Gençlik algımız Avrupa liglerine göre o kadar farklı ki oralarda 20 milyon € civarına yirmi yaşındaki gençler transfer gerçekleştirirken, Türkiye'de yirmi yaşındaki bir oyuncunun yarım saat bile forma giymesi büyük iş olarak görülüyor. Hatta onu geçtim aynı şekilde Cem Sultan'ın da dokuz dakikalık performansı genç oyuncu izlemeye hasret taraftarı memnun etti. Aynı Cem Avrupa liglerinin birinde oynasa şu an ilk 11'e neden giremiyor olduğu konuşulurdu. Bülent Ünder'e kızmıştık geçtiğimiz haftalarda, genç oyuncu var da ben mi oynatmıyorum dedigi için. Bu sorusuna "Evet var, sen oynatmıyorsun" diyebilen oldu mu bilmiyorum ama hala daha Servet'in, Çağlar'ın, Aykut'un, Zapata'nın, Ayhan'ın oynadığı maçlar izlemek istemiyor Galatasaraylılar. Çok zor değildi Cem Sultan'ı Baros'un girdiği dakika Baros yerine tercih etmek. Baros buna bozulmaz, tam aksine destek olup kollardı Cem'i. Tabii Bülent Ünder söz konusuyken imkansız şeyler bunlar. Kendisinin gençlere karşı tutumu tahmin edilebilecek en kötü senaryodan bile daha kötü benim gözümde.

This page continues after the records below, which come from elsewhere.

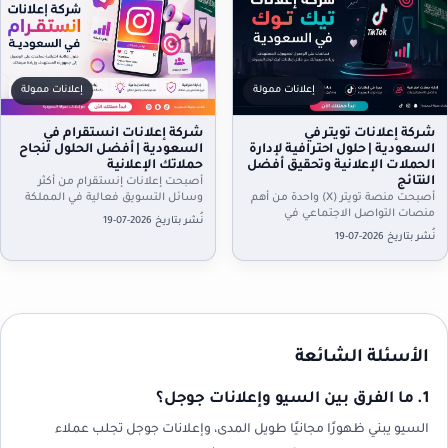
إعلانات ممولة
إعلانات ممولة
شركة إعلانات تويتر في
شركة إعلانات انستقرام في
السعودية | حلول احترافية لإدارة
السعودية | أفضل الحلول لنجاح
الحملات الإعلانية وتحقيق أفضل
حملاتك الإعلانية
النتائج
أصبحت إعلانات إنستقرام من أكثر
أصبحت منصة تويتر (X) واحدة من أهم
وسائل التسويق فعالية في المملكة
منصات التواصل الاجتماعي في
العربية السعودية، حيث يعتمد ملايين
نُشر بتاريخ 2026-07-19
المملكة العربية السعودية، حيث تضم
المستخدمين على المنصة يوميًا
نُشر بتاريخ 2026-07-19
ملايين المستخدمين الذين يتفاعلون…
لاكتشاف…
الأسئلة الشائعة
1. ما الفرق بين السيو وإعلانات جوجل؟
السيو يبني ظهورًا مجانيًا طويل المدى، وإعلانات جوجل تجلب عملاء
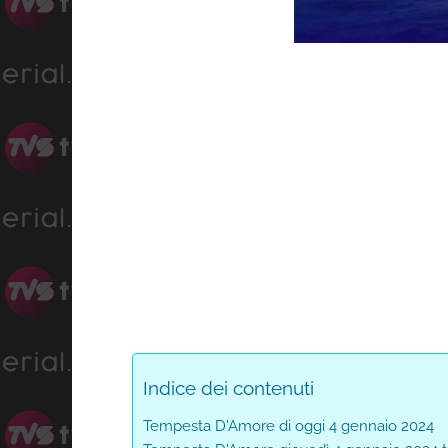
Progress
Unmute
0%
Indice dei contenuti
Tempesta D'Amore di oggi 4 gennaio 2024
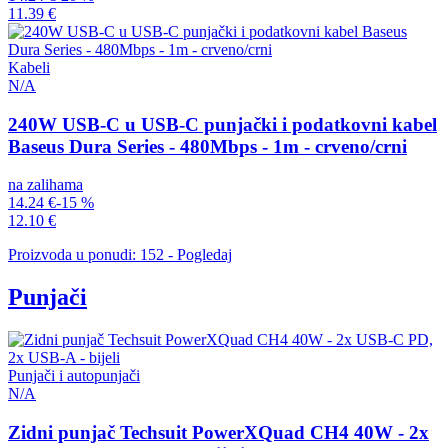
11.39 €
Kabeli
N/A
240W USB-C u USB-C punjački i podatkovni kabel
Baseus Dura Series - 480Mbps - 1m - crveno/crni
na zalihama
14.24 €
-15 %
12.10 €
Proizvoda u ponudi: 152 - Pogledaj
Punjači
Punjači i autopunjači
N/A
Zidni punjač Techsuit PowerXQuad CH4 40W - 2x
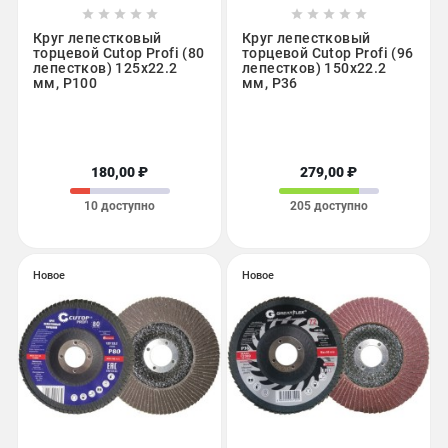










Круг лепестковый
Круг лепестковый
торцевой Cutop Profi (80
торцевой Cutop Profi (96
лепестков) 125x22.2
лепестков) 150x22.2
мм, Р100
мм, Р36
180,00 ₽
279,00 ₽
10 доступно
205 доступно
Новое
Новое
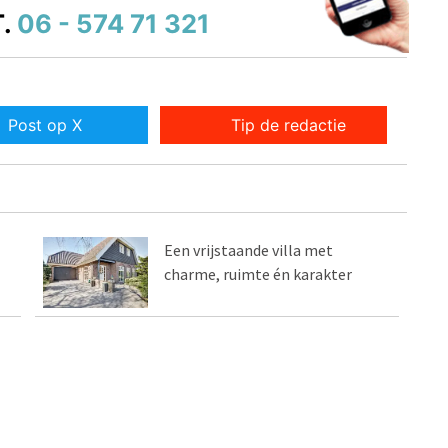
.
06 - 574 71 321
Post op X
Tip de redactie
Een vrijstaande villa met
charme, ruimte én karakter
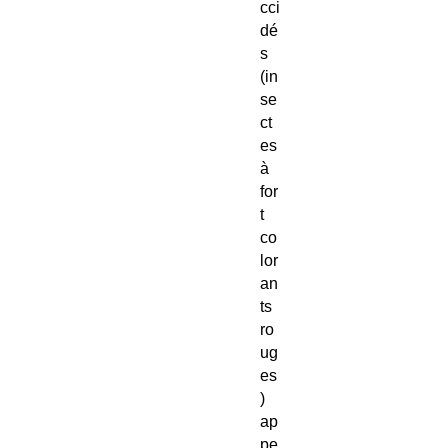
cci
dé
s
(in
se
ct
es
à
for
t
co
lor
an
ts
ro
ug
es
)
ap
pe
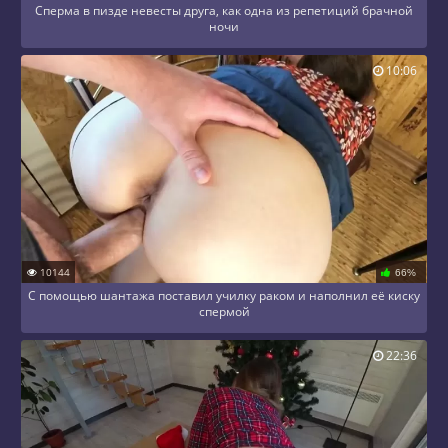
Сперма в пизде невесты друга, как одна из репетиций брачной
ночи
10:06
10144
66%
С помощью шантажа поставил училку раком и наполнил её киску
спермой
22:36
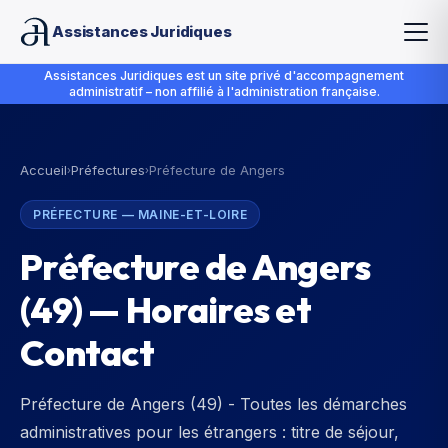
Assistances Juridiques
Assistances Juridiques est un site privé d'accompagnement
administratif – non affilié à l'administration française.
Accueil
Préfectures
Préfecture de Angers
›
›
PRÉFECTURE
—
MAINE-ET-LOIRE
Préfecture de Angers
(
49
) — Horaires et
Contact
Préfecture de Angers (49) - Toutes les démarches
administratives pour les étrangers : titre de séjour,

Avrupa'da 1994-1995 doğumlu oyuncular oynadığı zaman gençlerin oynadığı söylenmekte bu sezon. Böyle bir ortamda en azından yirmi yaşındaki oyuncular şans bulsun, biz yine genç görelim de yeter ki oynasınlar diyoruz ancak pek mümkün gözükmüyor ne yazık ki. Sezonun son beş maçına girerken gençleri görmek istediğimizi belirttik ama son iki maça girerken de durum değişmedi, hala aynı şeyi istiyoruz ve görebildiğimiz şey çok kısıtlı.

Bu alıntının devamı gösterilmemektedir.